John Mac Farlane introduced a new version called babelmark2.

Instead of asking the Babelmark maintainer to install all the converters on his server, and keep them up to date, we use a decentralized model. Each implementer provides a small “dingus server” that accepts textual input and returns HTML. Babelmark 2 queries these dingus servers asynchronously and combines their outputs into a page of results. This system puts the burden on implementers to keep their servers up to date.

How can I add my markdown implementation to Babelmark 3?
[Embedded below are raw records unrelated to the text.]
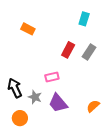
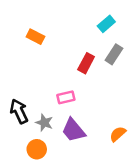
cyan rectangle: (84, 19) -> (106, 24), turned 32
gray rectangle: (89, 52) -> (114, 54), moved
orange circle: (20, 118) -> (37, 149), moved

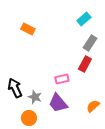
red rectangle: (86, 63) -> (85, 64), moved
pink rectangle: (66, 97) -> (62, 79), moved

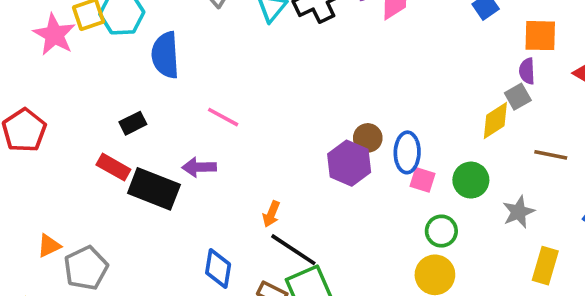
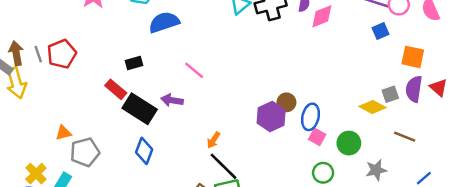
blue semicircle: (165, 55) -> (164, 22), turned 64
purple semicircle: (527, 71) -> (414, 89), moved, size x1.5
yellow diamond: (495, 121) -> (373, 107), turned 50
blue diamond: (218, 269) -> (144, 151), moved

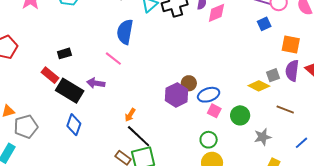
blue semicircle: (164, 22) -> (125, 32), moved, turned -60
blue ellipse: (311, 117) -> (209, 95), turned 60
green circle: (323, 173) -> (209, 140), moved

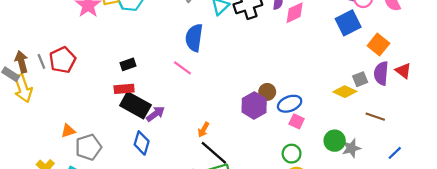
blue square: (264, 24) -> (348, 23), size x1.6
orange square: (291, 45) -> (378, 44), turned 30
red rectangle: (50, 75) -> (124, 89), moved, turned -42
purple arrow: (96, 83) -> (156, 114), moved, turned 138
green circle: (240, 115) -> (335, 141), moved

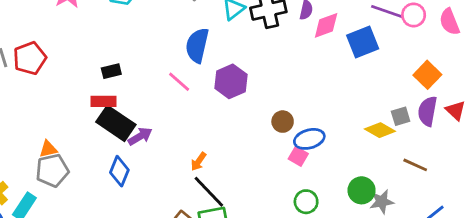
blue square: (348, 23) -> (363, 42), moved
purple hexagon: (254, 105) -> (231, 81), moved
pink square: (297, 121) -> (298, 156), moved
orange triangle: (68, 131) -> (48, 149), moved

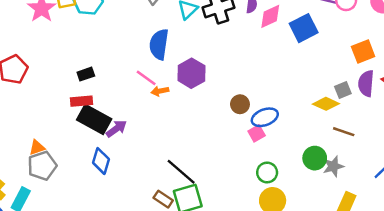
orange square: (427, 75) -> (363, 52), turned 30
pink square: (298, 156) -> (257, 133), turned 35
orange arrow: (198, 162) -> (160, 91), moved, turned 49
brown line: (415, 165) -> (344, 132), moved

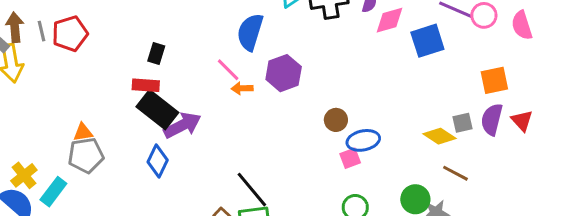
black rectangle: (86, 74) -> (156, 53), turned -63
purple arrow: (116, 129) -> (182, 125), size x1.4

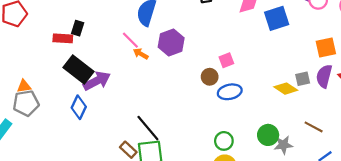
red rectangle: (146, 85) -> (63, 38), moved
orange arrow: (242, 88) -> (141, 54), turned 32
pink square: (350, 158) -> (226, 60), moved
brown line: (455, 173) -> (314, 127), moved

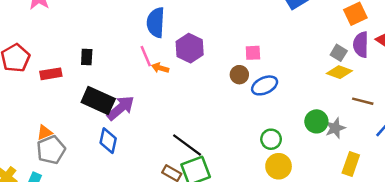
red rectangle: (63, 38) -> (51, 74), moved
pink line: (130, 40) -> (146, 56), turned 36
pink square: (226, 60) -> (253, 53), turned 32
gray square: (303, 79) -> (339, 53), turned -32
yellow diamond: (286, 89) -> (339, 72), moved

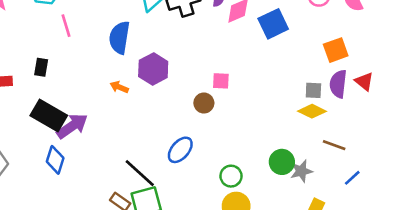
gray square: (339, 53) -> (313, 90), turned -35
pink line: (146, 56) -> (66, 26), moved
blue ellipse: (265, 85) -> (180, 150), moved, turned -30

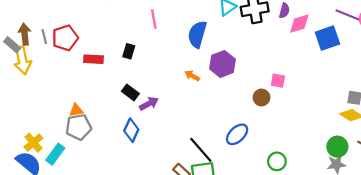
black rectangle: (49, 116) -> (130, 92), size x0.6
purple arrow: (72, 126) -> (149, 104), size x0.7
green circle: (282, 162) -> (337, 147), moved

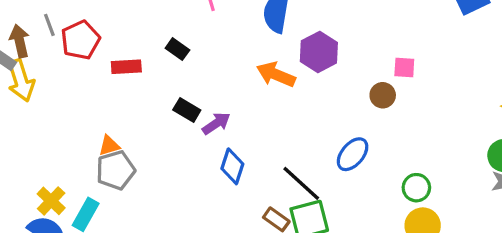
gray line: (44, 37) -> (49, 25), moved
black rectangle: (129, 51) -> (177, 49), turned -64
orange arrow: (192, 76) -> (276, 75), size x1.6
blue diamond: (131, 130) -> (232, 166), moved

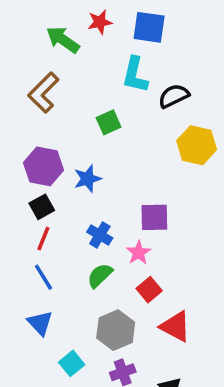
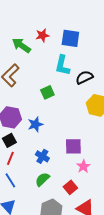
pink star: (139, 253) -> (83, 166), moved

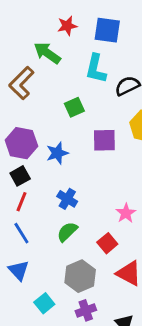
green arrow: (21, 45) -> (47, 53), moved
purple square: (73, 146) -> (104, 140), moved

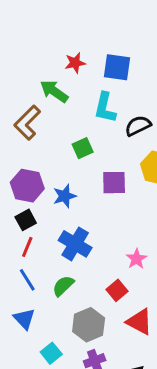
blue cross: (67, 199) -> (75, 244), size x1.5
green semicircle: (67, 232) -> (63, 286), moved

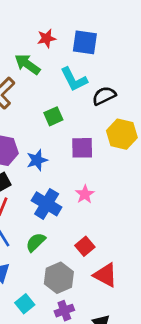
cyan L-shape: (105, 108) -> (74, 79), turned -40
pink star: (136, 259) -> (85, 194), moved

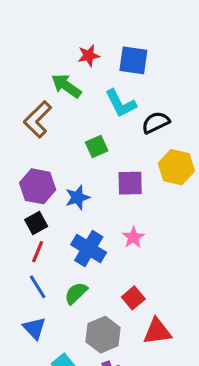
red triangle: (105, 275) -> (157, 331), turned -36

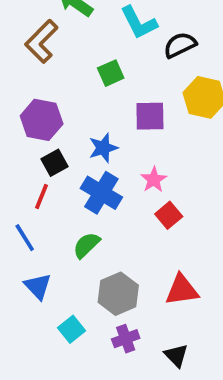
blue star: (77, 197) -> (103, 148), moved
black square: (36, 223) -> (55, 163), moved
blue line: (38, 287) -> (25, 238), moved
red square: (133, 298) -> (169, 215), moved

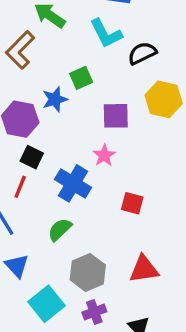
blue star: (103, 148) -> (55, 99), moved
black square: (55, 163) -> (32, 157), turned -35
pink star: (154, 180) -> (104, 155), moved
red square: (169, 215) -> (132, 203), turned -35
cyan square: (71, 329) -> (47, 304), size x1.5

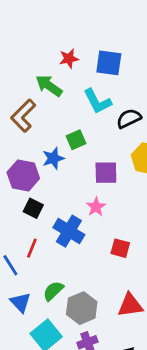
red line: (20, 187) -> (32, 248), moved
green semicircle: (60, 230) -> (53, 291), moved

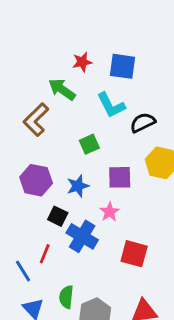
blue star: (53, 158) -> (78, 186), moved
black square: (33, 208) -> (58, 216), moved
red square: (120, 248) -> (134, 254), size x1.4
green semicircle: (53, 291) -> (66, 297), turned -40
Write a server app or CGI script that accepts accepts GET queries, takes the text out of the text parameter, and returns a javascript object with the following fields: name (the name of the markdown processor), version (the version being run), and html (the result of converting the text to HTML).

Example:

$ curl 'http://johnmacfarlane.net/cgi-bin/pandoc-dingus?text=hi'
{"name":"Pandoc","html":"<p>hi</p>","version":"1.9.4.2"}

The script can, if desired, return an error if the input text exceeds 1000 characters.

You can then fork the repository babelmark registry, add your server to the file registry.json and make a pull-request!

Why is there a 1000 character limit on input?

A thousand characters should be sufficient to test syntax features. We impose the limit to reduce load on the servers.

What determines the order in which the implementations are listed?

The calls to the individual dingus servers are made asynchronously and in different threads, the results added in the order they come in. However, one should not infer that the implementations that appear at the top are the fastest. The performance differences in converting small bits of markdown are swamped by other factors, such as server latency and script startup time. For example, RedCarpet has the fastest parser of all the implementations, but often appears last because of the slow startup time of ruby scripts. And PHP Markdown is faster than Markdown.pl, but its dingus server is much farther away.